- **Information shown**
--- START ---

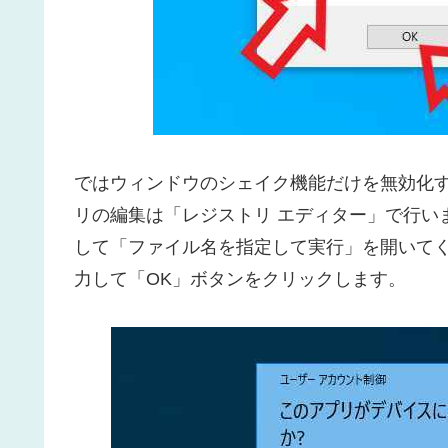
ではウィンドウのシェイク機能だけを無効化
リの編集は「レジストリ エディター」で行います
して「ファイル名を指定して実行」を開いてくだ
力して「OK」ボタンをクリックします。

--- END ---
--- START ---

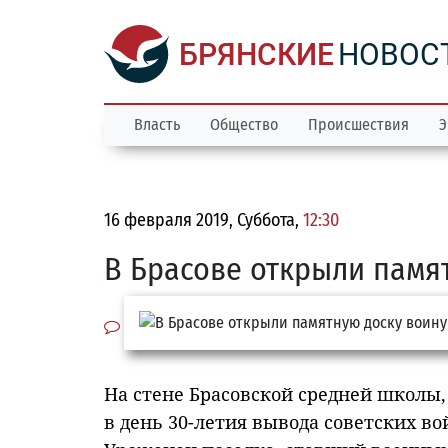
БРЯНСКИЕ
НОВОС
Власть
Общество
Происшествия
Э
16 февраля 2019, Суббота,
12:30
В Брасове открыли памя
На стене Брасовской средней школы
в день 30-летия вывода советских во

--- END ---

Considering only the material above, set down every line from the one with "ではウィンドウのシェイク機能だけを無効化" to the one with "力して「OK」ボタンをクリックします。", inclusive, exactly as written.

- **Task result**
ではウィンドウのシェイク機能だけを無効化
リの編集は「レジストリ エディター」で行います
して「ファイル名を指定して実行」を開いてくだ
力して「OK」ボタンをクリックします。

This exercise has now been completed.